Insurers, agents and industry groups today launched the 2018 Disability Insurance Awareness Month campaign with something strange rumbling in the background: Employers are said to be asking about the possibility of improving employer-paid benefits.
Executives from both Aflac Inc. and Principal Financial Group Inc. have said during recent earnings calls with securities analysts they see increased employer interest in adding true group disability benefits.
Aflac attributed the increase in interest in group disability to an effort to court benefits brokers. A Principal executive said she thinks the increase in interest is partly due to something that could help all issuers of group benefits products: The U.S. economy is close to the full employment level. Employers are starting to feel as if they have to do more to attract, and keep, good workers.
For insurers, a big increase in sales of long-term individual or group disability insurance would be a mixed blessing.

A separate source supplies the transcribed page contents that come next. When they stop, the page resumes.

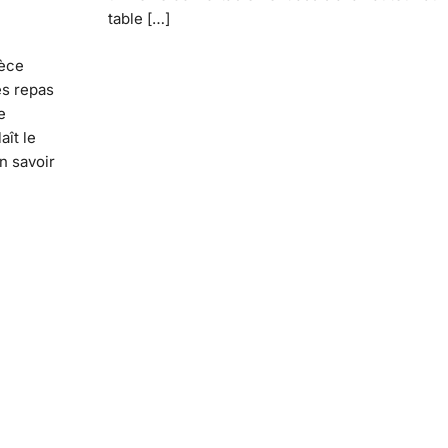
table […]
ièce
es repas
e
aît le
n savoir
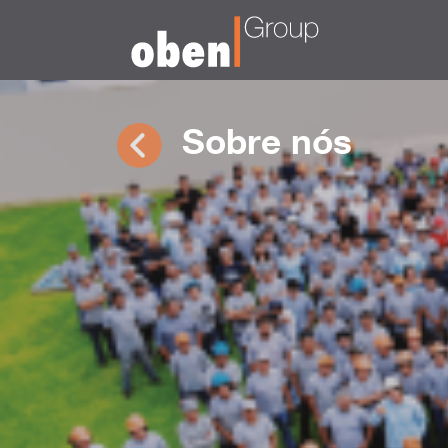
Sobre nós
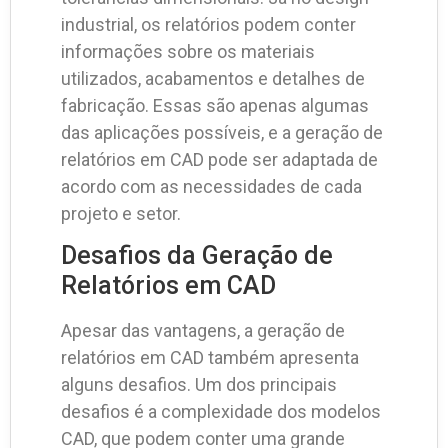
industrial, os relatórios podem conter
informações sobre os materiais
utilizados, acabamentos e detalhes de
fabricação. Essas são apenas algumas
das aplicações possíveis, e a geração de
relatórios em CAD pode ser adaptada de
acordo com as necessidades de cada
projeto e setor.
Desafios da Geração de
Relatórios em CAD
Apesar das vantagens, a geração de
relatórios em CAD também apresenta
alguns desafios. Um dos principais
desafios é a complexidade dos modelos
CAD, que podem conter uma grande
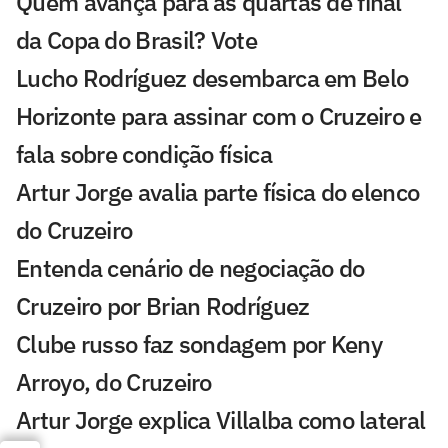
Quem avança para as quartas de final
da Copa do Brasil? Vote
Lucho Rodríguez desembarca em Belo
Horizonte para assinar com o Cruzeiro e
fala sobre condição física
Artur Jorge avalia parte física do elenco
do Cruzeiro
Entenda cenário de negociação do
Cruzeiro por Brian Rodríguez
Clube russo faz sondagem por Keny
Arroyo, do Cruzeiro
Artur Jorge explica Villalba como lateral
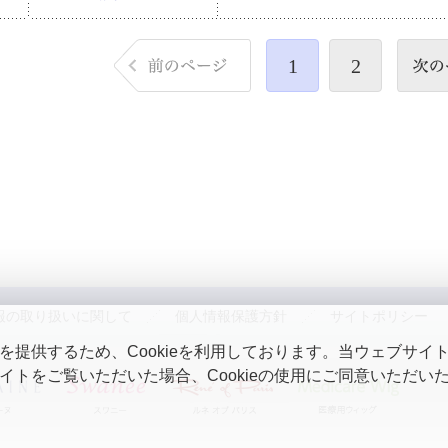
1
2
報の取り扱いに関して
個人情報保護方針
サイトポリシー
提供するため、Cookieを利用しております。当ウェブサイトを
トをご覧いただいた場合、Cookieの使用にご同意いただい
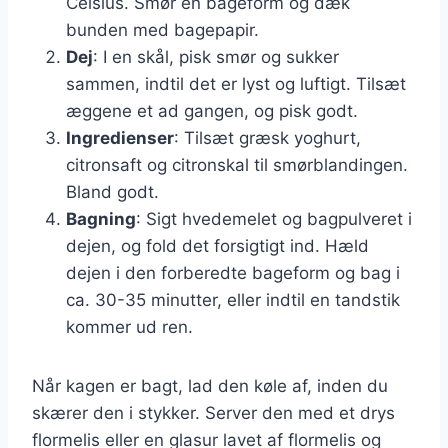
Celsius. Smør en bageform og dæk
bunden med bagepapir.
Dej
: I en skål, pisk smør og sukker
sammen, indtil det er lyst og luftigt. Tilsæt
æggene et ad gangen, og pisk godt.
Ingredienser
: Tilsæt græsk yoghurt,
citronsaft og citronskal til smørblandingen.
Bland godt.
Bagning
: Sigt hvedemelet og bagpulveret i
dejen, og fold det forsigtigt ind. Hæld
dejen i den forberedte bageform og bag i
ca. 30-35 minutter, eller indtil en tandstik
kommer ud ren.
Når kagen er bagt, lad den køle af, inden du
skærer den i stykker. Server den med et drys
flormelis eller en glasur lavet af flormelis og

Insurers like the idea of selling more risk-based insurance, and, in the group long-term disability insurance market, they have much more ability to increase premiums than they do in the long-term care insurance market. But, given how low interest rates still are, insurers still have to work hard to generate the investment earnings they need to support long-lasting claims.

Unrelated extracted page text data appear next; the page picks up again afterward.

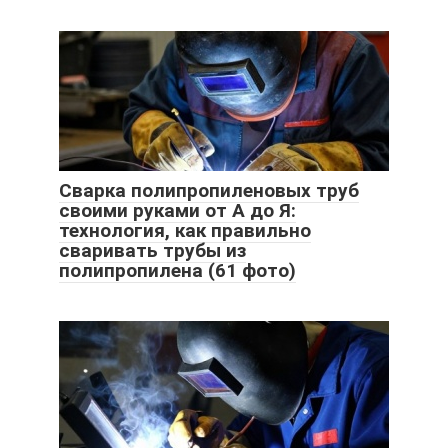
Сварка полипропиленовых труб
своими руками от А до Я:
технология, как правильно
сваривать трубы из
полипропилена (61 фото)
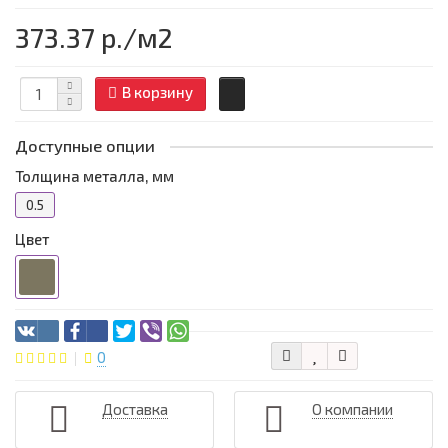
373.37 р.
/м2
В корзину
Доступные опции
Толщина металла, мм
0.5
Цвет
0
Доставка
О компании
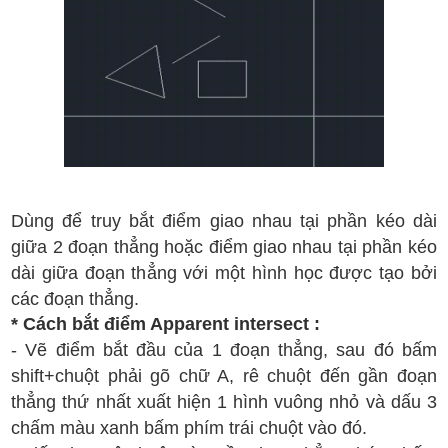
D
ùng
đ
ể truy b
ắt
đi
ểm giao nhau t
ại ph
ần
k
éo
d
ài
gi
ữ
a 2
đ
oạn th
ẳng ho
ặc
đi
ể
m giao nhau t
ại ph
ần k
é
o
d
ài gi
ữa
đ
oạn th
ẳng v
ới m
ột h
ình h
ọc
đ
ư
ợc t
ạo b
ởi
c
ác
đ
oạn th
ẳng.
* C
ách b
ắt
đi
ểm Apparent intersect :
- V
ẽ
đi
ểm b
ắt
đ
ầu c
ủa 1
đ
oạn th
ẳng
, sau
đ
ó b
ấm
shift+chu
ột
ph
ải g
õ ch
ữ
A
,
r
ê chu
ột
đ
ến g
ần
đ
oạn
th
ẳng th
ứ nh
ất
xu
ất hi
ện 1 h
ình vu
ông nh
ỏ
v
à
d
ấu 3
ch
ấm m
àu xanh
b
ấm ph
ím tr
ái chu
ột v
ào
đ
ó.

For agents, brokers and consultants, an increase in the underlying level of demand for disability coverage would create a chance to make up for decreases in health insurance-related revenue, while protecting more people against the devastation caused by loss of the ability to work.
DIAM 2018 Activities
The Council for Disability Awareness is offering agents a campaign media kit, including a two-page income protection fact sheet. CDA has also started a new consumer microsite, RealityCheckup.org, and a packaged social media campaign, to help agents who find their minds freezing when they surf over to Twitter.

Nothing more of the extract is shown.